* Page images and extracted text *
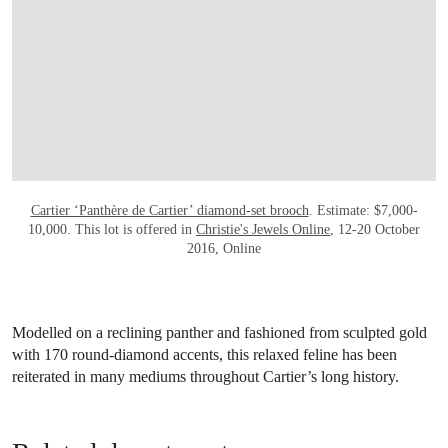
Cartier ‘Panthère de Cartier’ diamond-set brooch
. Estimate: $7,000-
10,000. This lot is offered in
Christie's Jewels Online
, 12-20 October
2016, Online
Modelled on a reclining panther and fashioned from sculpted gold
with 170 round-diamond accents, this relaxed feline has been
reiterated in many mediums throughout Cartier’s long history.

==

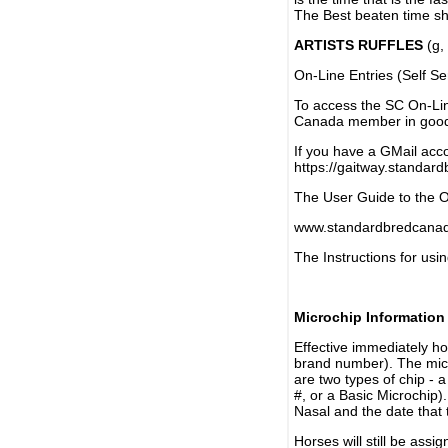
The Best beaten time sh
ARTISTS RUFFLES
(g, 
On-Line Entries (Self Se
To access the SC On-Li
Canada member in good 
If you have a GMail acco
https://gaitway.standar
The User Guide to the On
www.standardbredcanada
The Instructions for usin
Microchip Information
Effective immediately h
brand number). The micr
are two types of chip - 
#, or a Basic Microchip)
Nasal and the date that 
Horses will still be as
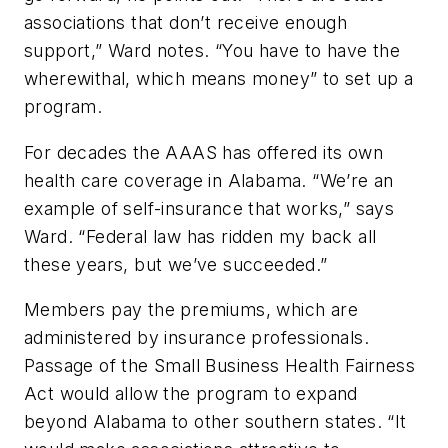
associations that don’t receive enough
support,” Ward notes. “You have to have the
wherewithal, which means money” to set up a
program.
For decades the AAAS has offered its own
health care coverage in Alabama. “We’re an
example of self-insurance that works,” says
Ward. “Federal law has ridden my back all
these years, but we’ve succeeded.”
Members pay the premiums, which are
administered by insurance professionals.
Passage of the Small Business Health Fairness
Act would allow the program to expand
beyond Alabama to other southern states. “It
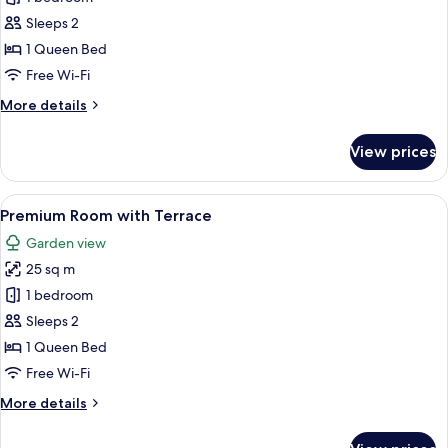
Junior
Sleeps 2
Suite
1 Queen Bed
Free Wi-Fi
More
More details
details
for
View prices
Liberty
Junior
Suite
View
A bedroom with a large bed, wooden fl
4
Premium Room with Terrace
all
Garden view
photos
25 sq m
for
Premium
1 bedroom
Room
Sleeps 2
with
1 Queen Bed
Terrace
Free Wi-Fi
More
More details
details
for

==

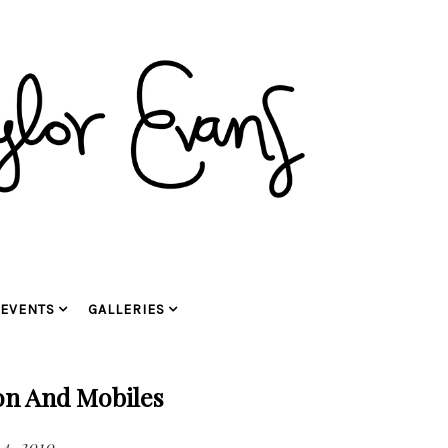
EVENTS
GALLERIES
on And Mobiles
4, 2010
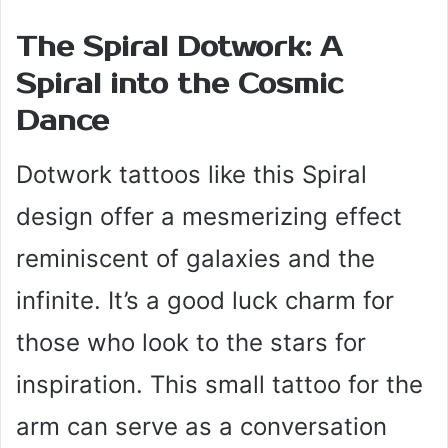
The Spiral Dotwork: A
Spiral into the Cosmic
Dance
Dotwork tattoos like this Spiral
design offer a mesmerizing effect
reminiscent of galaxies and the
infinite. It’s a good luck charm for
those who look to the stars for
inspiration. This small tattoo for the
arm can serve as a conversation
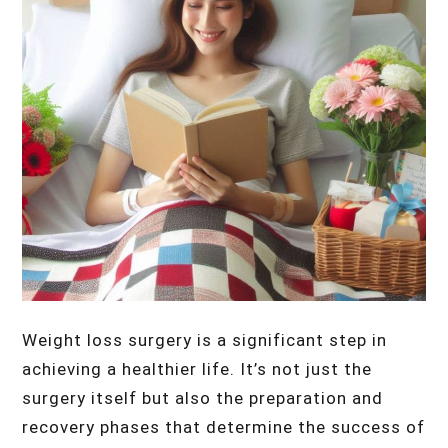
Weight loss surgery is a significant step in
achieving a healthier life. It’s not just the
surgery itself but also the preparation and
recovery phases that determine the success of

* Problem details *
Could you retype exactly the lines above, starting at the line that contains "Cartier ‘Panthère de" and ending at the line that contains "reiterated in many", and nothing more?

* Exercise answer *
Cartier ‘Panthère de Cartier’ diamond-set brooch
. Estimate: $7,000-
10,000. This lot is offered in
Christie's Jewels Online
, 12-20 October
2016, Online
Modelled on a reclining panther and fashioned from sculpted gold
with 170 round-diamond accents, this relaxed feline has been
reiterated in many mediums throughout Cartier’s long history.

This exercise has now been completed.